Assignment:
At the line with "Find left iliac", start copying; carry on through the last line of the material below, exactly as written, and stop there.

Data for the task:
☆ ☆ ☆ ☆

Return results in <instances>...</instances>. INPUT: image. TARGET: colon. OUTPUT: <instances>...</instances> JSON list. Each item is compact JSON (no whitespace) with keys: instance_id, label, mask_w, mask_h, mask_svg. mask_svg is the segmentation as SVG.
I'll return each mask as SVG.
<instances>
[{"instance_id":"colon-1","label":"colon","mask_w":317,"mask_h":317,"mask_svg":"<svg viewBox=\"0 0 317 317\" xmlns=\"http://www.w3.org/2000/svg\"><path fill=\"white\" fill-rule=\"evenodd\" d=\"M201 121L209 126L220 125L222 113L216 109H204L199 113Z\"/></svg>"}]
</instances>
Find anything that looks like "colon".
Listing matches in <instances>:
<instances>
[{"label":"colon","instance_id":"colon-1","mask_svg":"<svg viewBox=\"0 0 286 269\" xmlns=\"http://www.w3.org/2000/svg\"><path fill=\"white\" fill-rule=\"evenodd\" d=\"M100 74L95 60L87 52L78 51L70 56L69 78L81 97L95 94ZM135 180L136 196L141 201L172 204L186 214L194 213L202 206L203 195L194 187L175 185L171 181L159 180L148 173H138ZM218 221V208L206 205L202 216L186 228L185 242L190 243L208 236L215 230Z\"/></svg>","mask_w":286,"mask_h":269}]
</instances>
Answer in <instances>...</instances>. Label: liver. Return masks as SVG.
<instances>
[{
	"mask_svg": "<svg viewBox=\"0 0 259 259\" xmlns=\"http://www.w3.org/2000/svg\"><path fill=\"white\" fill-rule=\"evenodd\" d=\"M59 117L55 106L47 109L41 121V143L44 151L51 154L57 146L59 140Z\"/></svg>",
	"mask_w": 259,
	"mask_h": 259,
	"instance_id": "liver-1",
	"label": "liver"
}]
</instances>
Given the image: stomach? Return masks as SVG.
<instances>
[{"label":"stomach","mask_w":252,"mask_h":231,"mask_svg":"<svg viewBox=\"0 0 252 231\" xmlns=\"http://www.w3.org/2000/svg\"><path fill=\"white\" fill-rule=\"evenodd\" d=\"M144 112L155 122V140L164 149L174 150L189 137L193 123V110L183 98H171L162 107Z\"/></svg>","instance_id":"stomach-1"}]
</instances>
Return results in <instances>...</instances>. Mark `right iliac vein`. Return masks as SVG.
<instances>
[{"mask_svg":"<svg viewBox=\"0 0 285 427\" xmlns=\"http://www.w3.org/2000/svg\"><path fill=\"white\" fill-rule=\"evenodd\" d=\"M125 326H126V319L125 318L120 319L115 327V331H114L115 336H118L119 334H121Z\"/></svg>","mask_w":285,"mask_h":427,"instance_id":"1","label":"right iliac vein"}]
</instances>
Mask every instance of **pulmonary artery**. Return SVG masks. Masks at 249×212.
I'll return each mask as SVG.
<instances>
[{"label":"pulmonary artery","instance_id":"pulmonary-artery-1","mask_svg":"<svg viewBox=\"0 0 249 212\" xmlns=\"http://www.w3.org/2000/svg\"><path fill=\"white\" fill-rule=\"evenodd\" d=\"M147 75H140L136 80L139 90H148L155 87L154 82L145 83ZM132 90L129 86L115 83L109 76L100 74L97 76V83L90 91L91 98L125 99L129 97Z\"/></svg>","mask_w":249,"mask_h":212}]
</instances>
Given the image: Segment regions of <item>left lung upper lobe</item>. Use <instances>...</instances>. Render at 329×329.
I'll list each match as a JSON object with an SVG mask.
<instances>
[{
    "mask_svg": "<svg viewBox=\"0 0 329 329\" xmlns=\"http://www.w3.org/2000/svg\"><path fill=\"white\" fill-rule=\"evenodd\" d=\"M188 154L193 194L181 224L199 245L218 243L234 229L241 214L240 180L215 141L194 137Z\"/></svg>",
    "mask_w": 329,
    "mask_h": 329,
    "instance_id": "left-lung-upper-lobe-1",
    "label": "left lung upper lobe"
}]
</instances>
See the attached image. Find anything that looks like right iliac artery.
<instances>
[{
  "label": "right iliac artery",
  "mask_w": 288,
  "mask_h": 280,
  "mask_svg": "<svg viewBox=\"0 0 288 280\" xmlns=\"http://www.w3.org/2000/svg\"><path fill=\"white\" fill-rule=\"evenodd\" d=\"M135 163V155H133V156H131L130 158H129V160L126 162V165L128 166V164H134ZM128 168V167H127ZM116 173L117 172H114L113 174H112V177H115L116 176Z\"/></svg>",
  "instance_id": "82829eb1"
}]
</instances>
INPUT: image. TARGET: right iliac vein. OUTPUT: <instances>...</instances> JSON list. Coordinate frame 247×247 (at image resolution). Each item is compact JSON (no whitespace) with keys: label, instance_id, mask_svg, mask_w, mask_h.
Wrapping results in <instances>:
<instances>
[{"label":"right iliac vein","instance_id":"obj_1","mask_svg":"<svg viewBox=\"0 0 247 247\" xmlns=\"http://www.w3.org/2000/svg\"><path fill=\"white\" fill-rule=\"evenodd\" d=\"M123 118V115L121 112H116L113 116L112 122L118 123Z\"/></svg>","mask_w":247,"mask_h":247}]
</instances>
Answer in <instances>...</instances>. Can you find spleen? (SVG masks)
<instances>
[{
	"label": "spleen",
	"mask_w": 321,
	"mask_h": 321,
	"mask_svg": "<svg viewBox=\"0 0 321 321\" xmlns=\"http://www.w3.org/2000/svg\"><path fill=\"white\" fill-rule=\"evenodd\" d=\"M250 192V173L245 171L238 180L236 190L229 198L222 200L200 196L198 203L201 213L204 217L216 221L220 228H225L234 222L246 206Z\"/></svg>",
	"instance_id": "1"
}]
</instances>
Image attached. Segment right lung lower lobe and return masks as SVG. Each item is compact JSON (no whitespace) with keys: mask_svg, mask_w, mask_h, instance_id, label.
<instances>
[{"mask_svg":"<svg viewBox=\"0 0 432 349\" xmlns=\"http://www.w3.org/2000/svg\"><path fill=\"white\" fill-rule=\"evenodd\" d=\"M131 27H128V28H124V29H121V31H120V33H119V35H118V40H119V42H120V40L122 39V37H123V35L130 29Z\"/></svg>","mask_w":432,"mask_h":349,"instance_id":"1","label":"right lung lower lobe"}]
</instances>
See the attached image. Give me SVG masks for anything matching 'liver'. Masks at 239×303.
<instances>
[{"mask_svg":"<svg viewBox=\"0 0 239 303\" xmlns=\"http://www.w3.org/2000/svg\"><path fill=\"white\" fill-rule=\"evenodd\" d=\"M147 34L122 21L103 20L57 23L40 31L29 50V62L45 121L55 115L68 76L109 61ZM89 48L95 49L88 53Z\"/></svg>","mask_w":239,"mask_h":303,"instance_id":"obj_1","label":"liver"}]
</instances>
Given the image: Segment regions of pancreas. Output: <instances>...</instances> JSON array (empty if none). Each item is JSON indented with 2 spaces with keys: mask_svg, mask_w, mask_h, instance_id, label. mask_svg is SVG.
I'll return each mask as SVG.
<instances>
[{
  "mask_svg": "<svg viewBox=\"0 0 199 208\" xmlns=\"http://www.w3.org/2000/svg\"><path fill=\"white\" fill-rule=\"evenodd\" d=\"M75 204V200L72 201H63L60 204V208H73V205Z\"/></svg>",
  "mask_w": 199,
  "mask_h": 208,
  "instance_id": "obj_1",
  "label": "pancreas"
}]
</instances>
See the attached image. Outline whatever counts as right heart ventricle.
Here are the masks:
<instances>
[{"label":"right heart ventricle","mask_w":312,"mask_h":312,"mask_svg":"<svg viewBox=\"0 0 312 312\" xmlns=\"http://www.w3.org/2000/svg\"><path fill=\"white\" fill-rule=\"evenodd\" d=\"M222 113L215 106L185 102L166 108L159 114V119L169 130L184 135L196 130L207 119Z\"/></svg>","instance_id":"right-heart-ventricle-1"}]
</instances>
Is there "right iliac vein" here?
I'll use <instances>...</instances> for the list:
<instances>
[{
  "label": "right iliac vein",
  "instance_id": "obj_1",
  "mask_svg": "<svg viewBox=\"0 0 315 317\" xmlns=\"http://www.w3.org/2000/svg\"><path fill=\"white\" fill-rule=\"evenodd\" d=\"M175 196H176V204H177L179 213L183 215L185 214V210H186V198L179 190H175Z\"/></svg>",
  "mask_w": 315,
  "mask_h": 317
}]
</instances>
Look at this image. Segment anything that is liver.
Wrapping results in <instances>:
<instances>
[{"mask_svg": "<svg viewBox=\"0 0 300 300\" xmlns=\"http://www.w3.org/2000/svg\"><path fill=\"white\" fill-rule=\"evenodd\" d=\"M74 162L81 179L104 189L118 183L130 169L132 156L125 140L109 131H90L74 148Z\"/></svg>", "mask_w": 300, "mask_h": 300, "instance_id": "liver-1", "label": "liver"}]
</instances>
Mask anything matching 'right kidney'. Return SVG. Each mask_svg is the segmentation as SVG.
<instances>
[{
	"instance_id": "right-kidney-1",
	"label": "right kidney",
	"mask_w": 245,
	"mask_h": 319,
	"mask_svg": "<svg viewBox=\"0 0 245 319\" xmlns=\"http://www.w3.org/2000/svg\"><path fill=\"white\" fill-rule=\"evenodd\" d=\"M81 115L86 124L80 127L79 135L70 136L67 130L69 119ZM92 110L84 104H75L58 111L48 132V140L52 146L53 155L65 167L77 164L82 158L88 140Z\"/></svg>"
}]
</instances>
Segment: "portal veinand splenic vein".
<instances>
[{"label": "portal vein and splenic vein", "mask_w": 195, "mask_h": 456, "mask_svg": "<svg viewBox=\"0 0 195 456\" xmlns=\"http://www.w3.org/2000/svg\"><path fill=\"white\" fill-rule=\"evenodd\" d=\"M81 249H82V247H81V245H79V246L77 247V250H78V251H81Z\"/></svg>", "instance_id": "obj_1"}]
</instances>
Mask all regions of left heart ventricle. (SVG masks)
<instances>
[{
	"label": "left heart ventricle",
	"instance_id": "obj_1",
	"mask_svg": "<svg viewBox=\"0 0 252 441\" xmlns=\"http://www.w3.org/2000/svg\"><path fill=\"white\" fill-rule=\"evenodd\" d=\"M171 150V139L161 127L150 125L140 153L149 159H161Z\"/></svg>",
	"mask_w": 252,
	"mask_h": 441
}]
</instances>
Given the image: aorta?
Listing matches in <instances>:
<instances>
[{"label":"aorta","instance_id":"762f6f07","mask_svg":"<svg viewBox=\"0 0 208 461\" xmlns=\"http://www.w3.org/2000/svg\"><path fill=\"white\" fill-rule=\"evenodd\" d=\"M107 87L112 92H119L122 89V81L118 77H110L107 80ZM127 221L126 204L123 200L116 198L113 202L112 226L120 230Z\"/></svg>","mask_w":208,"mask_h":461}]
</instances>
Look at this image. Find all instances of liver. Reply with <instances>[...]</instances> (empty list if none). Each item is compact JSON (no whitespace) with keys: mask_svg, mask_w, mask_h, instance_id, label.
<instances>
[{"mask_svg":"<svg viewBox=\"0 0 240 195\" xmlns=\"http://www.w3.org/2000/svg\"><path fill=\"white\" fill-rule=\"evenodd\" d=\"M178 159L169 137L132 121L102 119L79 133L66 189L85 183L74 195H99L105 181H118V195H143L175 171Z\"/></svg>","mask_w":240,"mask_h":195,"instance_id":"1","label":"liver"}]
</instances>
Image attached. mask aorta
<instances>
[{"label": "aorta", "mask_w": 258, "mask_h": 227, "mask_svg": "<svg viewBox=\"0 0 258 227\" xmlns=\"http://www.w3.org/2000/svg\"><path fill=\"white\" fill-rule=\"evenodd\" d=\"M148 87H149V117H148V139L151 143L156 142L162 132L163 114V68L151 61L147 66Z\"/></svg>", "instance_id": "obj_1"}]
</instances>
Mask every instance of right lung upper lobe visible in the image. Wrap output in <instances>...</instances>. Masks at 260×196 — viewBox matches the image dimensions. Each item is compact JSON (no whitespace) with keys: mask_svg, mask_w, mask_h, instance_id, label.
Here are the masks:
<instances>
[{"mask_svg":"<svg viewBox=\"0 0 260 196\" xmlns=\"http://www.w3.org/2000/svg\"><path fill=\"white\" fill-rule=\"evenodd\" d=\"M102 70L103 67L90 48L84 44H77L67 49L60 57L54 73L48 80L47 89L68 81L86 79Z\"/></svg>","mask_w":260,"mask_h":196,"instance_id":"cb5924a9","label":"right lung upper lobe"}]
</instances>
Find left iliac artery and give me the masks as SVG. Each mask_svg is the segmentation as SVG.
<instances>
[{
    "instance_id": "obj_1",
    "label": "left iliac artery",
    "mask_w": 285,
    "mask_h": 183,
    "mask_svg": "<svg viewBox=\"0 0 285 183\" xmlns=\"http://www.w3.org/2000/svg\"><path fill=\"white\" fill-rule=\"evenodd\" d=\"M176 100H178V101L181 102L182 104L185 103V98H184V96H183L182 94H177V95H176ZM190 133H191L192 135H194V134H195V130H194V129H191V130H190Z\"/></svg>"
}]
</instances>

☆ ☆ ☆ ☆

Solution for this exercise:
Find left iliac artery and give me the masks as SVG. Each mask_svg is the segmentation as SVG.
<instances>
[{
    "instance_id": "obj_1",
    "label": "left iliac artery",
    "mask_w": 285,
    "mask_h": 183,
    "mask_svg": "<svg viewBox=\"0 0 285 183\" xmlns=\"http://www.w3.org/2000/svg\"><path fill=\"white\" fill-rule=\"evenodd\" d=\"M176 100H178V101L181 102L182 104L185 103V98H184V96H183L182 94H177V95H176ZM190 133H191L192 135H194V134H195V130H194V129H191V130H190Z\"/></svg>"
}]
</instances>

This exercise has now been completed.